If the stars align and they get all these abilities what do the Greyknights have that can crack that? If you throw in Tau it gets worse as they would have Hit and Run, Stealth and Shrouding among other things. The above units costs less than 600 points, you can bring it down below 500 if you replace Eldrad with a regular Farseer (hes not needed but he is cool). 

If you were to throw in DE allies you can get a number of re-rollable 2+ invul saves along with many AP 2 attacks that cause ID. Not to mention Offensive and Defensive grenades.

While you cannot spam such a unit it can walk across the table and beeline for a good objective messing up anything it comes into contact with be it Draigo, a Dreadknight, or Purifiers. 

So against most Grey Knight shooting @ Str 5, you will need 5's to wound and then they get a 2+ save that re-rolls. Rending with a Psycannon? 4+ save with re-rolls. Its a tough nut to crack, and while they are mediocre in CC (only Str 5) without some allies they are also a gigantic tarpit able to hold up even a dedicated large Paladin CC unit.

EDit: Creon also has a excellent point about the AP 2 flamers. While you can give the whole unit Flamer sit gets expensive in a hurry.


----------



## coke123 (Sep 4, 2010)

Ragewind said:


> While a psycannon can rend a wraithknight, give him a 4+ invul and possibly fortune and he won't be going anywhere. The suncannon will eat most any Marine on the table and has enough blast shots (3) to wipe most squads. Yes the blasts are twin linked because of the Scatter Laser. Of course if you somehow catch the Wraithtknight then yes a Force weapon will ruin its day.


Yeah, I have to agree that Force Weapons are the best way to trump Wraithknights, especially Dreadknights. Even on our infantry, "lol I roll 6" is still pretty good; it's how we beat Nids, and I don't see why it can't work here.



Ragewind said:


> Wraithguard also have a similar utility, if you can give them a reliable cover save, say with Shrouding and Stealth. Combine with Fortune or Protect and all your shots will bounce off them every turn. A 2+ cover save with re-rolls will get them across the table in a hurry.


Again, you need to beat them in CC. This makes D-Scythes potentially quite problematic though.



Ragewind said:


> Really though one of the things you have to watch for would be a Seer Council on bikes. Even without a Farseer that 2+ armor save they can get combined with a 4+ invul will allow them to tear through anything the grey knights have. If they have a Autarch with a Banshee mask then even Halberd knights will be going last as they eat through your models.


Seer Councils could be a problem, although I think Dreadknights again kinda trump them here, even with fortune. That said, not every GK list brings Dreadknights, but if these units become a real concern within the meta then I can easily see their use rise even further than it already did after 6E dropped.
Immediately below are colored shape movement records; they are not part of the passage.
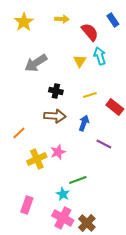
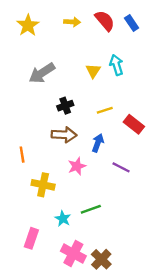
red semicircle: (90, 32) -> (105, 21), moved
black cross: (56, 91) -> (65, 106), turned -32
orange line: (19, 133) -> (22, 155), turned -56
pink star: (58, 152) -> (77, 166), moved
yellow cross: (37, 159) -> (43, 185), turned 36
cyan star: (63, 194) -> (63, 219), moved

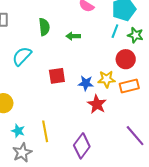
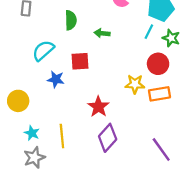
red square: (57, 76) -> (80, 61), moved
blue star: (86, 83) -> (56, 79), moved
red star: (97, 104) -> (98, 107), moved
purple diamond: (82, 146) -> (108, 138), moved

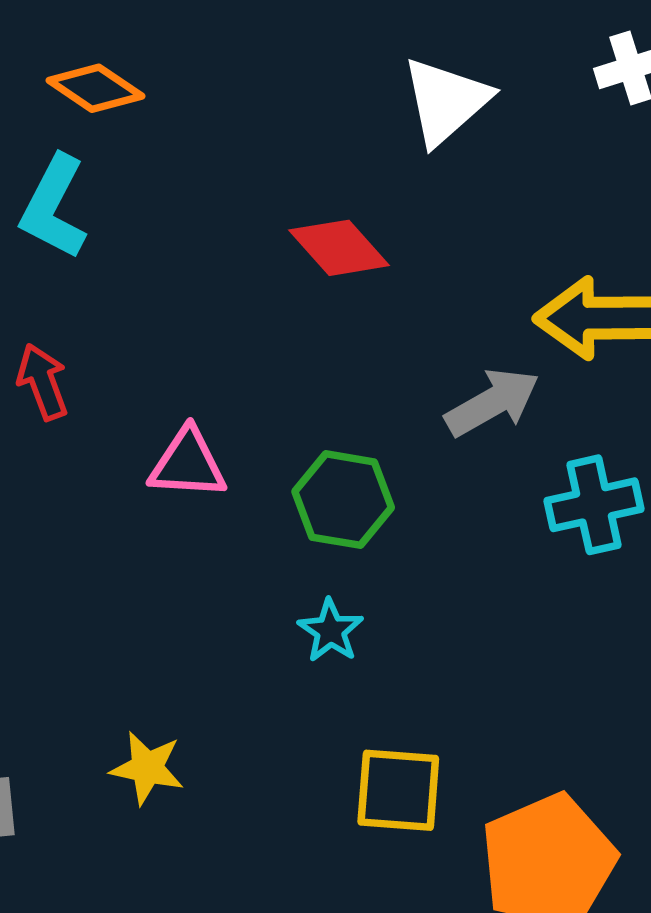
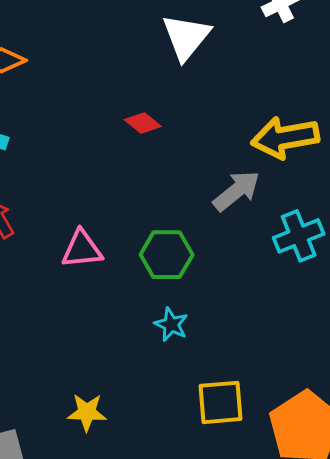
red diamond: (339, 248) -> (143, 123), size x0.7

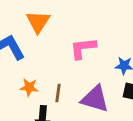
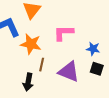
orange star: (29, 87) -> (31, 44), moved, size x1.5

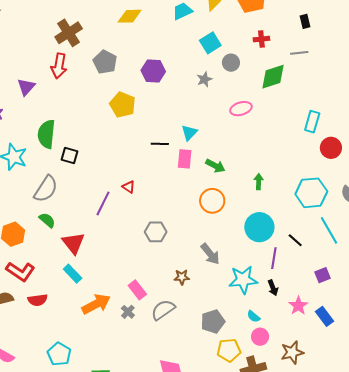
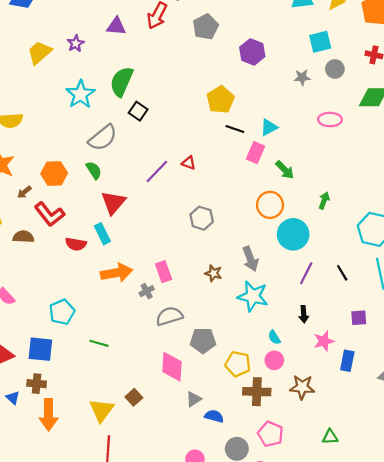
purple triangle: (26, 87) -> (116, 26), turned 36
yellow pentagon: (123, 105) -> (220, 100), moved
red triangle: (129, 187) -> (189, 163), turned -32
cyan circle: (259, 227) -> (293, 234), moved
purple line: (274, 258) -> (306, 273), moved
cyan star: (243, 280) -> (253, 296), moved
red semicircle: (38, 300) -> (76, 244), moved
gray semicircle: (163, 310) -> (169, 316), moved
blue rectangle: (325, 316) -> (347, 361), turned 30
gray pentagon: (213, 321) -> (203, 340), moved

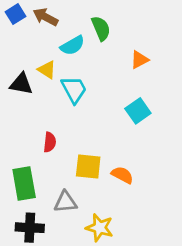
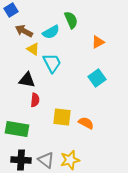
brown arrow: (45, 17) -> (24, 31), moved
black triangle: (21, 84) -> (27, 80), moved
green rectangle: (24, 184) -> (17, 129), turned -70
gray triangle: (65, 202) -> (46, 160), moved, turned 42
yellow star: (100, 228) -> (70, 160), turned -30

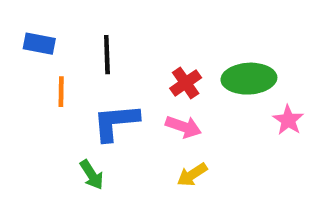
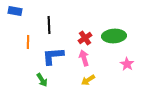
blue rectangle: (39, 44) -> (15, 11), moved
pink star: (288, 120) -> (127, 64), moved
pink arrow: (183, 127) -> (84, 58), turned -126

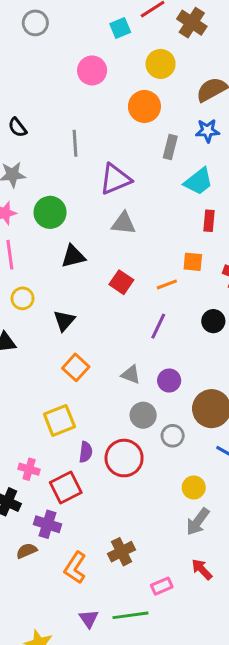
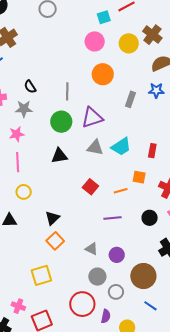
brown cross: (192, 23) -> (152, 35), moved
pink circle: (92, 70) -> (95, 41), moved
orange circle: (144, 106) -> (103, 74), moved
black semicircle: (17, 127) -> (30, 87), moved
cyan trapezoid: (198, 181) -> (121, 147), moved
green circle: (50, 212) -> (61, 122), moved
black triangle: (73, 256) -> (59, 156), moved
black triangle: (64, 321) -> (52, 218), moved
purple line: (158, 326) -> (112, 218), turned 54
purple semicircle: (86, 452) -> (106, 316), moved

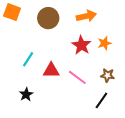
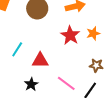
pink line: (77, 77) -> (66, 83), moved
black star: (26, 94) -> (31, 84), moved

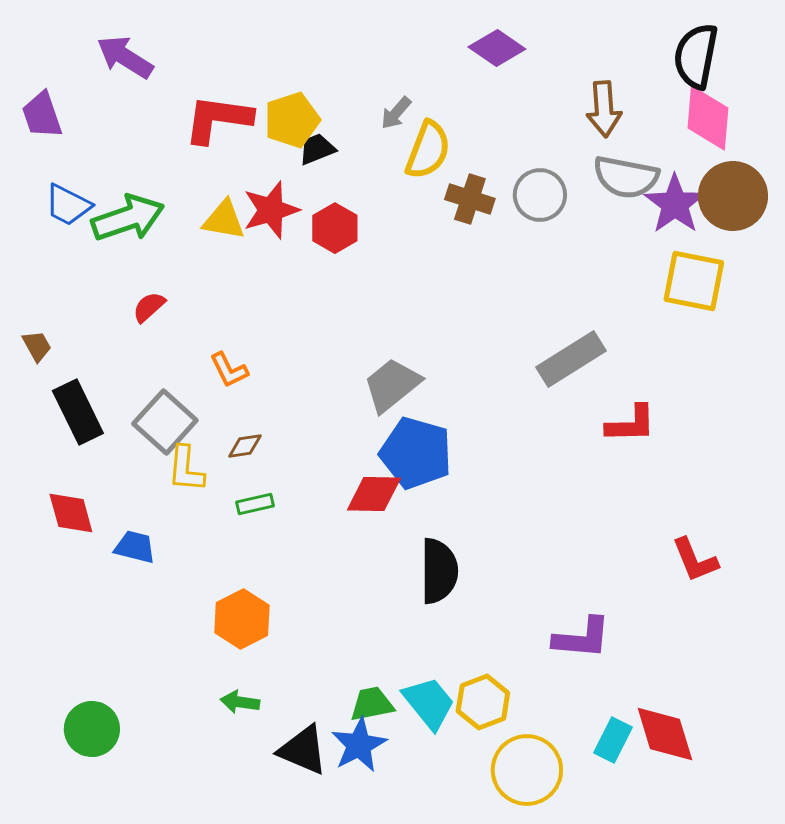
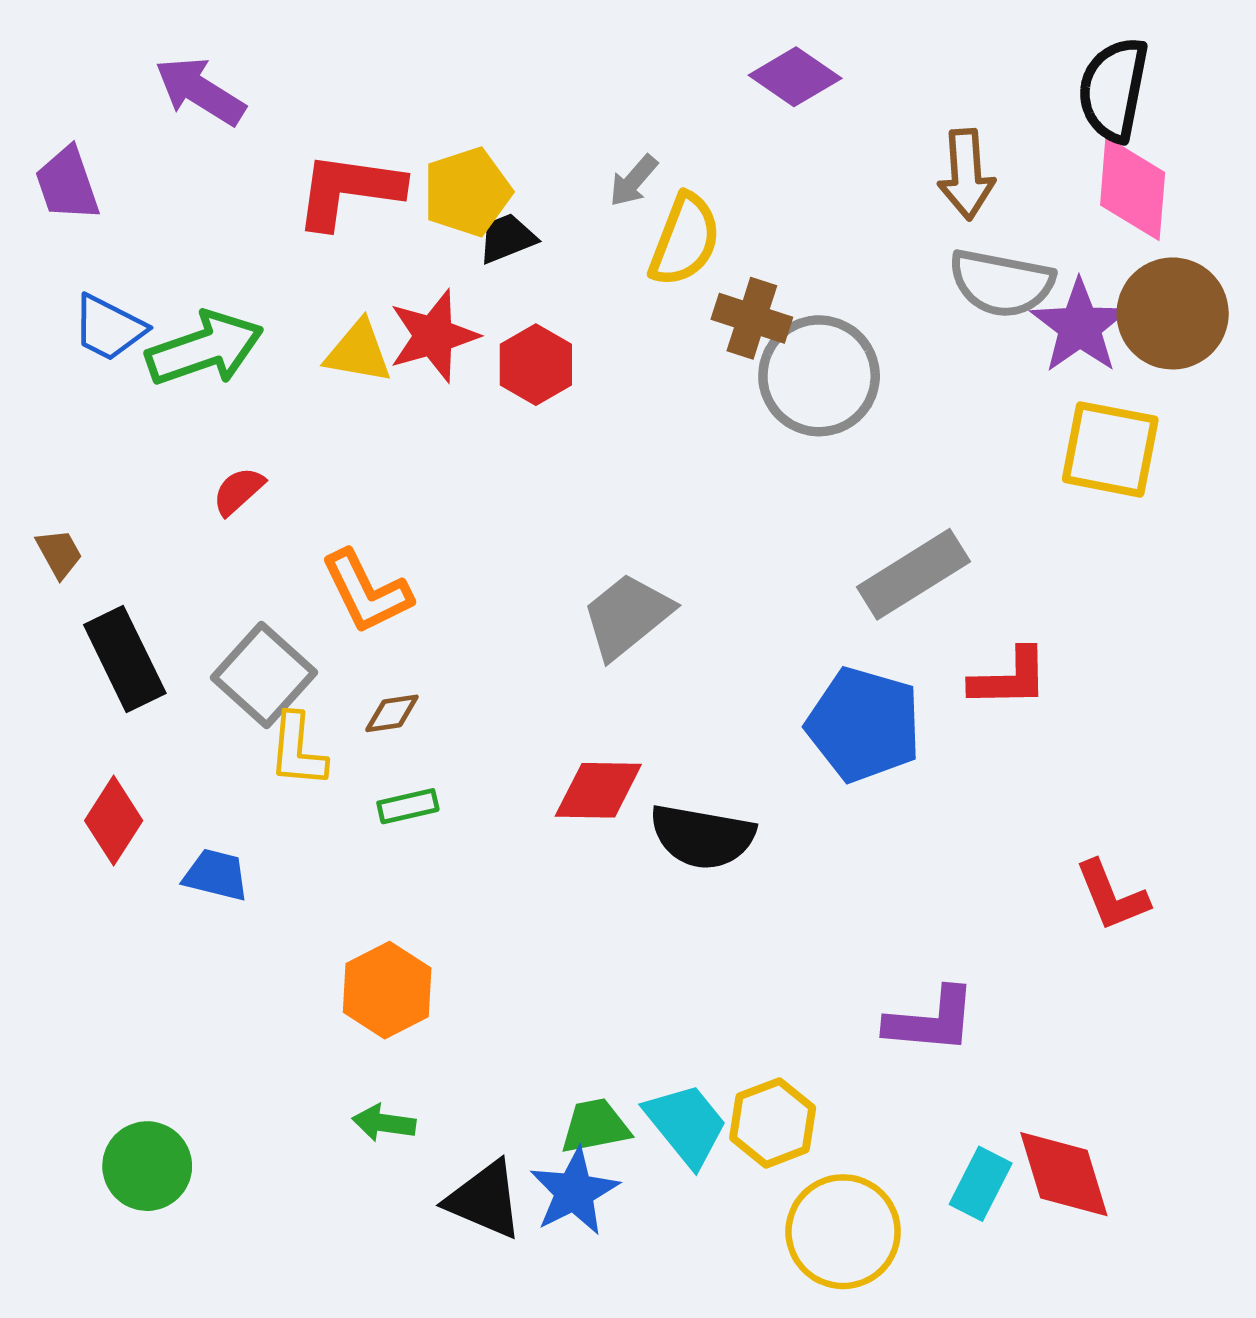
gray circle: (540, 195) -> (819, 376), moved, size x1.4
orange L-shape: (229, 370) -> (366, 592), size x1.5
blue pentagon: (416, 453) -> (864, 725), moved
red diamond: (71, 513) -> (114, 821), turned 48
black semicircle: (439, 571) -> (702, 837), moved, turned 100

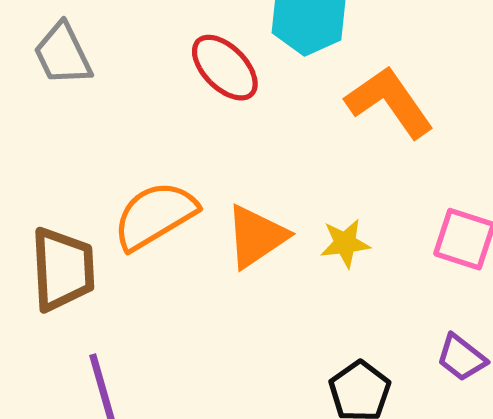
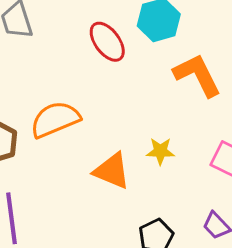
orange triangle: (256, 237) -> (112, 171), moved, turned 48

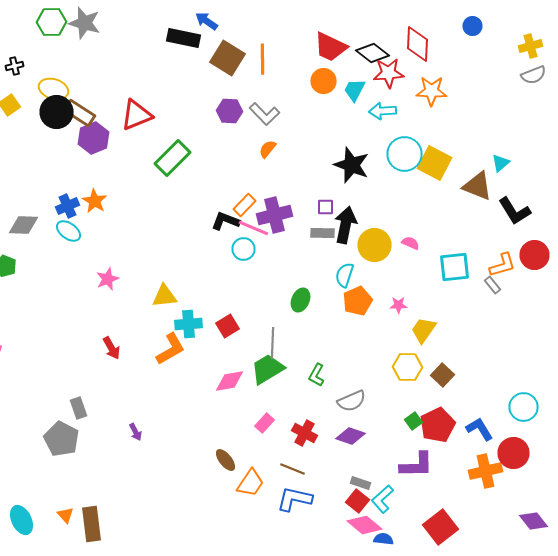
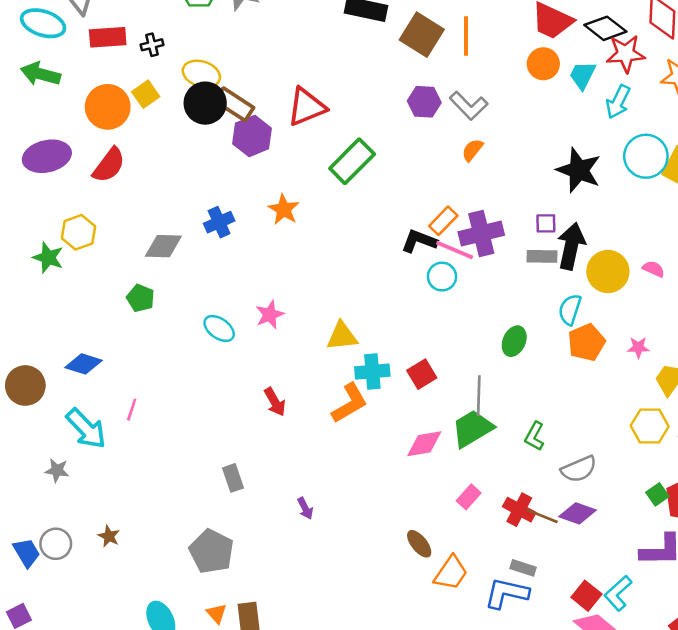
cyan arrow: (382, 111) -> (618, 102), turned -60
orange star: (94, 201) -> (284, 209), moved
cyan ellipse: (68, 231) -> (219, 328), moved
gray pentagon: (62, 439) -> (212, 551), moved
brown line: (292, 469) -> (542, 516), moved
gray rectangle: (360, 483) -> (523, 568), moved

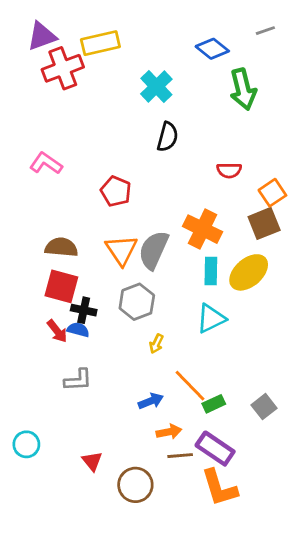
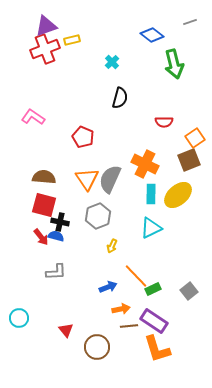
purple triangle: (42, 36) -> (46, 26), moved
yellow rectangle: (100, 43) -> (72, 40), moved, size x0.6
cyan cross: (156, 86) -> (112, 62), size x0.6

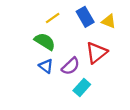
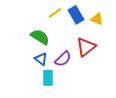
yellow line: (53, 18) -> (55, 13), moved
cyan rectangle: (82, 87) -> (48, 78), moved, turned -42

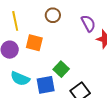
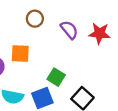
purple semicircle: (88, 23) -> (69, 30), moved

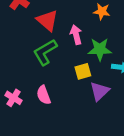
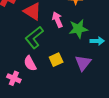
yellow square: (83, 71) -> (56, 60), moved
pink semicircle: (44, 95) -> (30, 63), moved

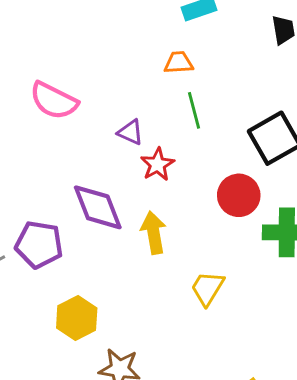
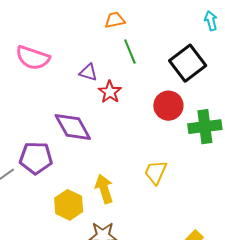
yellow arrow: (154, 233) -> (104, 189), moved

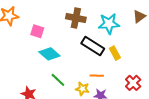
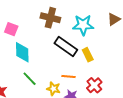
cyan diamond: (49, 54) -> (22, 52), turned 45
red cross: (133, 83) -> (94, 85), moved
Solitaires only kill a couple of MEQ on the charge anyways, and then he's only got T4 4++ to protect him against Force Weapons- he's only going to kill a squad that's already dead anyways. Not as scary as the Seer Council, at any rate.



Ragewind said:


> Mindstrike?? Missiles will handle the Warlocks really fast though, although I think the Grey knights only get that on a Stormraven.


This is correct, although I'm going to point out one thing-

Mindstrike absolutely sucks against Farseers. Warp Charge is generated every turn, and considering that the Farseer only casts stuff on his own turn, he is literally impervious to Psy-Shock due to his Ghosthelm- He just expends a Warp Charge that he would never have used in the first place.



Ragewind said:


> Its all very subjective though and hard to say. I play against Grey Knights often and my best asset are my D-Cannons and Dark Reapers as they typically remove 1 squad a turn, every turn. Although not everyone play with those.


The best way to beat GK is to dance at 30.1" away and shoot them whilst they lament their 24" guns. For Eldar, this means that stuff like Wave Serpents, Fire Prisms, Vypers, War Walkers, hell, anything that brings a Scatter Laser is key to beating GK. Dark Reapers are OK here, but are daaaaamn expensive. Tau or DE allies help as well.



Ragewind said:


> Here is a thought exercise for you, since your posts are concerning the wraith units lets take a squad of Wraithguard, 10 of them in fact. Throw in Eldrad, mix in a Spirit Seer. Now without Tau or DE allies this unit can get..
> 
> Majority T6
> 4+ invul on every model
> ...


You ignore that unit because it's slow, expensive, short ranged, and can only take one objective. You kill the rest of the army.

Is it armed with wraithcannons or D-Scythes? If the former you can actually kill it pretty handily in assault as well.

You're also highly dependent on the powers you get, so you really need the stars to align in order to get those combos. Why offer up a combo as difficult to kill when it's ludicrously difficult to pull off?

EDIT:

What I think is funnier is 10 Wraithblades+Karandras+Spiritseer.

They infiltrate with Karandras. Karandras gives them Stealth. Spiritseer gives them Shrouded, and one other Warlock power- +1S, +1WS/+1I, +1 to armour saves, dropping enemy leadership, etc.

You're then giving your opponent 1 turn to either kill or mitigate your unit, and then you charge. Karandras can tank with 2+ armour if need be. You need a lot of plasma to deal with that lol.

This obviously isn't a top level competitive idea, but if you want an Eldar deathstar, then I think this one is pretty good, mostly due to consistency (it doesn't require more than one psychic power to operate).


----------